I swapped out my dual 3060 12GB setup for these MI60 cards. Many forum posts warned that AMD GPU support is tricky and compiling dependencies can be a nightmare even for experienced users. But ROCm has improved a lot recently.

First attempt was with vLLM. Compilation worked with many warnings but models wouldn’t deploy due to missing paged attention support in ROCm.

Next I tried another batch processing engine called aphrodite-engine. Compilation failed completely because of paged attention issues in ROCm.

Exllamav2 compiled fine and loaded LLaMa3.1 70B successfully. Speed was disappointing though - only 4.61 tokens/s. Main issue was missing flash attention library for AMD.

I managed to compile flash attention from the ROCm repository for MI60 (had to modify setup.py line 126 to add “gfx906” to allowed_archs - took 3 hours). It works but couldn’t figure out how to make exllamav2 use it.

Flash attention benchmark results:

python performance_tests/test_flash_attn.py

### causal=False, head_dim=64, batch_sz=32, seq_len=512 ###
Flash2 forward: 49.30 TFLOPs/s, backward: 30.33 TFLOPs/s, combined: 34.08 TFLOPs/s
Pytorch forward: 5.30 TFLOPs/s, backward: 7.77 TFLOPs/s, combined: 6.86 TFLOPs/s
Triton forward: 0.00 TFLOPs/s, backward: 0.00 TFLOPs/s, combined: 0.00 TFLOPs/s

### causal=False, head_dim=64, batch_sz=16, seq_len=1024 ###
Flash2 forward: 64.35 TFLOPs/s, backward: 36.21 TFLOPs/s, combined: 41.38 TFLOPs/s
Pytorch forward: 5.60 TFLOPs/s, backward: 8.48 TFLOPs/s, combined: 7.39 TFLOPs/s
Triton forward: 0.00 TFLOPs/s, backward: 0.00 TFLOPs/s, combined: 0.00 TFLOPs/s

### causal=False, head_dim=128, batch_sz=16, seq_len=1024 ###
Flash2 forward: 70.61 TFLOPs/s, backward: 17.20 TFLOPs/s, combined: 21.95 TFLOPs/s
Pytorch forward: 5.07 TFLOPs/s, backward: 6.51 TFLOPs/s, combined: 6.02 TFLOPs/s

Triton showed zeros because installation wasn’t complete.

Then I tried llama.cpp which compiled without issues.

Llama.cpp GGUF performance (first 100 tokens):

Model	Quantization	Speed (tok/s)
Qwen2.5-7B-Instruct	Q8_0	57.41
Meta-Llama-3.1-8B-Instruct	Q4_K_M	58.36
Qwen2.5-14B-Instruct	Q8_0	27.14
gemma-2-27b-it	Q8_0	16.72
Meta-Llama-3.1-70B-Instruct	Q5_K_M	9.30
Qwen2.5-72B-Instruct	Q5_K_M	8.90

Decent results for the price but I wanted better performance.
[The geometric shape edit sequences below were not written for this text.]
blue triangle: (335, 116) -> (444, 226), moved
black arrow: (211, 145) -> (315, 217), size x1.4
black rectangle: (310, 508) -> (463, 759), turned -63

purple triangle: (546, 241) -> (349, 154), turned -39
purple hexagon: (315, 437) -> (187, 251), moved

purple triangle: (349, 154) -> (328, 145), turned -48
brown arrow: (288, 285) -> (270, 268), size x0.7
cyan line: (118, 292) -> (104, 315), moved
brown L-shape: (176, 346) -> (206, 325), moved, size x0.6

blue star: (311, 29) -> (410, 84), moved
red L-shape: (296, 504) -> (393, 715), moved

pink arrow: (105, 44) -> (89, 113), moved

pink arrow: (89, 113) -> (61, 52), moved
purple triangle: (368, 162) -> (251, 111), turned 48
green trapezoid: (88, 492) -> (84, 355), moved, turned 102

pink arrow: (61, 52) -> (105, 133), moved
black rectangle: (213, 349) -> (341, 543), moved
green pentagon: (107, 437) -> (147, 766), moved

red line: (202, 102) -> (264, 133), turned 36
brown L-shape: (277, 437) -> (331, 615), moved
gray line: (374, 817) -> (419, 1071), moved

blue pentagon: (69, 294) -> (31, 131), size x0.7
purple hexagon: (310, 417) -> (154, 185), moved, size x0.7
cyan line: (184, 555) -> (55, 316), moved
Finally tested MLC-LLM. Installation was just one pip command (assuming ROCm 6.2 is already installed). Super easy setup even though AMD dropped MI60 support. Not only did it work perfectly but it gave the best speeds! MLC uses custom quantization which might be why it’s less popular.

MLC-LLM results:

Model	Quantization	Speed (tok/s)
Llama-3-8B-Instruct	q4f16_1	81.5
Qwen2.5-7B-Instruct	q4f16_1	81.5
Qwen2.5-14B-Instruct	q4f16_1	49.9
Qwen2.5-32B-Instruct	q4f16_1	23.8
Qwen2.5-72B-Instruct	q4f16_1	8.90

Really happy with this setup overall. MI60 makes a solid RTX 3060 alternative. Wish there were more $300 options with 24GB+ VRAM but this works great for now.
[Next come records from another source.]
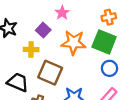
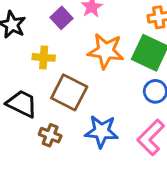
purple square: (43, 30) -> (62, 18), moved

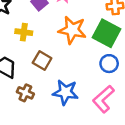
brown square: (69, 92) -> (42, 60), size x0.7

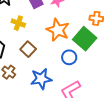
blue circle: (109, 64) -> (69, 57), moved
blue star: (65, 92) -> (41, 79), turned -30

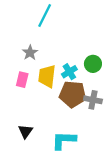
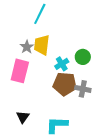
yellow trapezoid: (47, 76) -> (42, 45), moved
pink rectangle: (22, 80) -> (20, 71), size x1.6

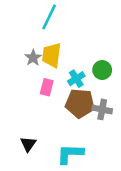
pink rectangle: (20, 71) -> (47, 87), moved, size x0.6

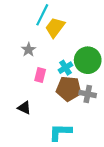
yellow trapezoid: (52, 55) -> (55, 27), moved, turned 30
green circle: (102, 70) -> (88, 60), size x1.6
black triangle: (28, 144) -> (24, 108), moved, turned -40

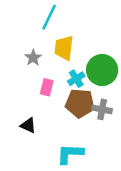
yellow trapezoid: (55, 27) -> (64, 48), moved, turned -30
Hope this helps others considering AMD GPUs for inference work.

Note: My MI60s run at 225W instead of 300W due to PSU limitations. Might see 10-20% better performance with full power.

Liam27 · August 30, 2025, 2:49am

Nice find on those MI60s! I’ve been fighting with AMD setup too - MLC-LLM might be the answer. How’s your memory looking? Are the 70B models eating up all 32GB or do you have room left? And does that custom quantization hurt quality compared to regular GGUF?

Luke_Thunder · August 29, 2025, 1:17pm

Nice work with the MI60! I hit the exact same wall with vLLM and aphrodite-engine on my MI50 - that paged attention issue is everywhere with ROCm. And yeah, had to add gfx906 for flash attention too.

That performance gap really stands out though. 81.5 tok/s vs 58.36 tok/s on similar 8B models? MLC’s clearly got better AMD optimization than llama.cpp. But I’m wondering - does MLC’s q4f16_1 quantization mess with quality compared to Q4_K_M? The speed boost is huge, but how’s it handle longer chats or tricky reasoning?

Zack_88Surf · August 27, 2025, 3:55am

wow, those mlc-llm numbers look awesome! i’ve been eyeing some mi50s on ebay too, but wasn’t sure about the hassle. are you facing any stability issues during long inference? does the 225w limit affect performance much? how do the temps stack up against your old 3060s?